July 22, 2017 08:09
Some 329,000 unemployed people have given up looking for jobs and are just staying home, accounting for 22.4 percent of all jobless people, Statistics Korea said Thursday. That is almost twice the number of unemployed young people who are looking for jobs.
Among the jobless young, 256,000 said they have given up looking for work, accounting for 17.4 percent of young unemployed people.
Economists fear that the so-called "NEET" tribe (Not in Education, Employment or Training) is growing. According to the OECD, 18 percent of Koreans between 15 to 29 are NEETs, compared to an average 14.6 percent among OECD nations.

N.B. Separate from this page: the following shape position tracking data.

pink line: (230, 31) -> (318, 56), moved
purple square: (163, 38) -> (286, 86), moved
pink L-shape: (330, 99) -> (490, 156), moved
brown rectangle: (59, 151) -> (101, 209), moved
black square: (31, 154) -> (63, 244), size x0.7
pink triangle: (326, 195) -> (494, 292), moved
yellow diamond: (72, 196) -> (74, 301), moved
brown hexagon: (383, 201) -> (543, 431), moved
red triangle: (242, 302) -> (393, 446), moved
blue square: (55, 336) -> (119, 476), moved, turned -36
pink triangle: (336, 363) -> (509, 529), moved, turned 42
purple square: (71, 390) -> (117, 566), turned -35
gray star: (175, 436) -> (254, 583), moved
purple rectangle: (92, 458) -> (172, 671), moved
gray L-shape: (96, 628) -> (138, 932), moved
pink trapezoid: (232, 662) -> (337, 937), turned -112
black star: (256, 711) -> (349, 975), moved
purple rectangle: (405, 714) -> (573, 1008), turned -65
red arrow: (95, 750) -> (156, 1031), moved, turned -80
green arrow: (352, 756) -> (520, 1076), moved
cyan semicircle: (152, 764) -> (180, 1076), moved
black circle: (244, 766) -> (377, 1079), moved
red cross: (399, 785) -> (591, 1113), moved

Bin Hyun-joon at Statistics Korea said, "Young Koreans may be placing more importance on leisure time these days, or there may have been a rise in the number of people falling ill, but we're seeing a record number giving up on job searches every month."
The raise of the minimum hourly wage to W7,530 next year could prompt more young Koreans to accept part-time work (US$1=W1,121). In the past, they tended to think of part-time jobs as at best temporary fixes. But as the job market grows tougher, more are expected to opt instead to juggle multiple part-time jobs.
One recent university graduate said, "I think I could end up making ends meet by handling multiple part-time jobs if the minimum wage increases, and it seems better to take it easy instead of being tied up with a stressful full-time job and working long hours."